Monsters
Gareth Edwards, who wrote and directed the film, does knowingly grapple with similar themes as Cloverfield and District 9. But it never gets so bad that Monsters shared interest in shaky cameras, deformed squid-like creatures and canned racial politics becomes overwhelmingly distracting. What Monsters sorely wants is a convincing human element and a softer touch when it comes to its incoherent and mostly pretentious depiction of the way the media sensationalizes and in turn creates monsters. Edwardss handheld digital photography helps him kill both of those birds with one stone and thats really where his ambitious parable falls apart.
In a world where aliens have crash-landed and been barely quarantined to half of the U.S. and much of Mexico, photographer Andrew Kaulder (Scott McNairy) is the equivalent of a vulture. He takes a break from snapping pics of dead glow-in-the-dark squid alien carcasses to help Samantha Wynden (Whitney Able), his daughters boss, evacuate to safety.
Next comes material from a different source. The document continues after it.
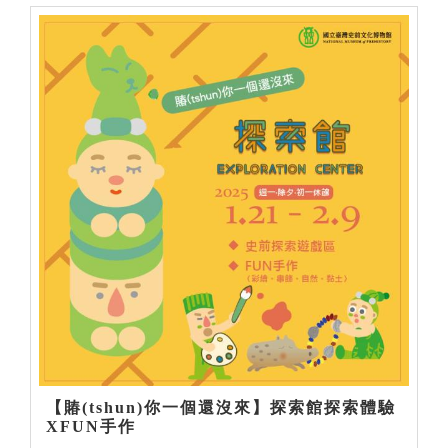
【賰(tshun)你一個還沒來】探索館探索體驗
XFUN手作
Andrew starts their trip as a driven, impatient and unkind scavenger, sneering to Samantha that he could potentially be paid $50,000 for a picture of a dead child. He ends the film having reached a mystifying new understanding of his job via an overworked encounter with two monsters copulating after one has sucked energy from a nearby television showing footage of the military fighting squid creatures on a CNN-type channel. His transition between those two state of minds is brutally clumsy.
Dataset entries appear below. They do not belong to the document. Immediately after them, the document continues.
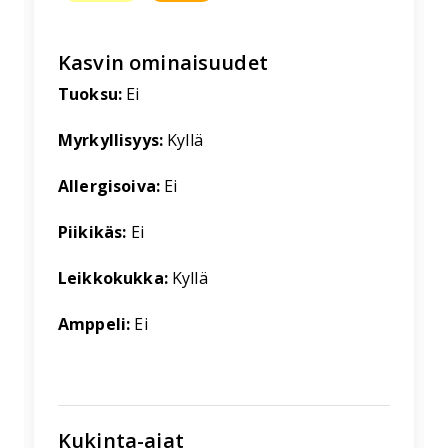
Kasvin ominaisuudet
Tuoksu:
Ei
Myrkyllisyys:
Kyllä
Allergisoiva:
Ei
Piikikäs:
Ei
Leikkokukka:
Kyllä
Amppeli:
Ei
Kukinta-ajat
Edwards actively stifles the budding romance between Andrew and Samantha, which is effectively what necessitates the key change from Andrew the exploiter to Andrew the enlightened. His quick takes, chopped-up close-ups and over-edited scenes of dialogue only give McNairy and Able enough time to pose with fleeting pained looks when they really need to emote with their whole bodies their frustrated ardor for one another.
The films over-protective aesthetic is however effective when it comes to filming the films creatures. The actual monsters in Monsters thrive on suggestion and die when cast into harsh light: if you show too much, we stop caring. Too bad that concept directly clashes with the films central concern with the dangers of using tawdry representations of traumatic events to stand in for them. In the news, we have to see things to believe them while the opposite is true of monster movies and simplistic allegories alike.